Seventh-day Adventist Chinese hero David Lin sleeps

An ethnic Chinese, just four days shy of age 94, a longtime resident of Loma Linda, David Lin, died on Thursday, February 10, after a long illness.

Lin spent 15 years in political incarceration during the years of severe Communist rule in his home country of China, all because of his faith.

He served the Seventh-day Adventist church in ministerial or administrative work for more than 50 years, most of it in China.

He was born in 1917 in Manila, Philippines, the second son of a Chinese diplomat, a graduate of Columbia University in New York City. During his childhood years, David lived in the Philippines, Canada, Shanghai, and Jakarta, Indonesia, all places where his father served as a diplomatic consul for the Chinese government.

During this period he not only learned his mother tongue but also English and Bahasa Indonesian.

In 1927 when Chiang Kai Shek came to power in China, his father lost his official position under the defiant Peking regime. The family then moved back to Shanghai where David and his brother attended a school operated by British educators. Three years later they moved to Peking where the brothers attended the American school.

In Shanghai, as a youngster, David decided that he want to become a minister, a statement that stunned all of his classmates. At that time the family attended a Methodist church.

In 1932 family moved to Hankow to work in the Bureau of Internal Revenue and it was there that the family came in contact with a Seventh-day Adventist member who arranged for them to attend Bible lectures in a local Adventist church.

Upon graduation from high school, David went on to attend an Adventist college, the China Training Institute, where he majored in Bible. When war interfered with the school program, David went to Hong Kong where he was able to arrange to go to the United States where he attended the Pacific Union College, Angwin, California. He graduated from this school in 1941 with a major in theology and then went to the church’s seminary in Takoma Park, Md., a course that he did not complete until 1946.

In the fall of 1942, in the middle of World War II, he was called to teach Chinese at his alma mater. After a year of teaching, he went to Honolulu where he served as a literature evangelist, selling Bibles and religious books. He returned to the west coast in 1944 where he coordinated the Chinese Bible Correspondence school of the church’s radio ministry, “The Voice of Prophecy.” He printed all of the lessons by hand because there was no Chinese type available.

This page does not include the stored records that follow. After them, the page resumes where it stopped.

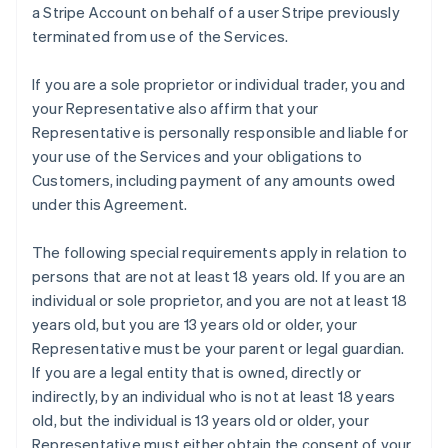
a Stripe Account on behalf of a user Stripe previously
terminated from use of the Services.
If you are a sole proprietor or individual trader, you and
your Representative also affirm that your
Representative is personally responsible and liable for
your use of the Services and your obligations to
Customers, including payment of any amounts owed
under this Agreement.
The following special requirements apply in relation to
persons that are not at least 18 years old. If you are an
individual or sole proprietor, and you are not at least 18
years old, but you are 13 years old or older, your
Representative must be your parent or legal guardian.
If you are a legal entity that is owned, directly or
indirectly, by an individual who is not at least 18 years
old, but the individual is 13 years old or older, your
Representative must either obtain the consent of your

At the end of World War II he returned to Shanghai with a group of American missionaries and immediately started working with the church’s radio department. In 1949 the provisional office of the China Division of the church turned overall duties to Chinese staff in Shanghai and he then became secretary of the church’s China Division.

Because of the war situation, the Adventist mission had its assets frozen in December,1950. For two years, without a job with the church, David made slide rules for a living. He spent his spare time translating an Adventist book, “Desire of Ages,” from English to Chinese. Over a period of years he translated many books into his native language.

In April, 1958 David was arrested by Chinese authorities on a counter-revolutionary charge because of his faith and in 1960 was sentenced to 15 years in prison. He spent this time at a water conservatory where he pushed wheelbarrows, operated a power winch, and served successfully as an x-ray technician, a power station switch operator, and a tractor electrician on a state farm.

Fortunately in the years that he worked for the state he received humane treatment but spent these many years with little contact with his family, his wife, children, and mother.

On March 28, 1991 David was fully exonerated and the record of his imprisonment was erased from his be record. During the years that he was incarcerated, the family faced financial problems. But their needs were supplied. When his 15-year term was over, he was transferred from a state farm to a mining establishment where he translated technical literature. He was employed there for five years, received regular wages, and was able to enjoy church privileges.

When he retired, he moved back to Shanghai and served as pastor of one of the largest Adventist churches in China. When he once again retired from this assignment, David followed his children to the United States where he has been a resident. He spent many of his retirement years doing translation work as well as providing educational facilities for Chinese home country of China.

His children are all located in the USA. They are Flora, a nurse in the Washington, D.C. area; Roger, of Seattle, Washington, an employee of Microsoft; Ruby, of Highland, CA; and Angelina, a physical therapist. His wife, Clara, resides with her family.

Funeral services for the Chinese leader will be held at the Loma Linda Chinese Adventist Church on Sunday, February 20, at 4 p.m.

(as reported by Don Roth in Charles Tidwell’s FED newsletter)

I met this great leader of God’s children in China in 1999. During the 1970s i had read many of his articles in “The Layworker” magazine, and was impressed, along with my mother, with his non-compromise, give-it-all-for-Jesus without becoming fanatical mindset. May you rest in peace, man of God, and may your sleep be short, and soon we can all go home to be with Jesus forever.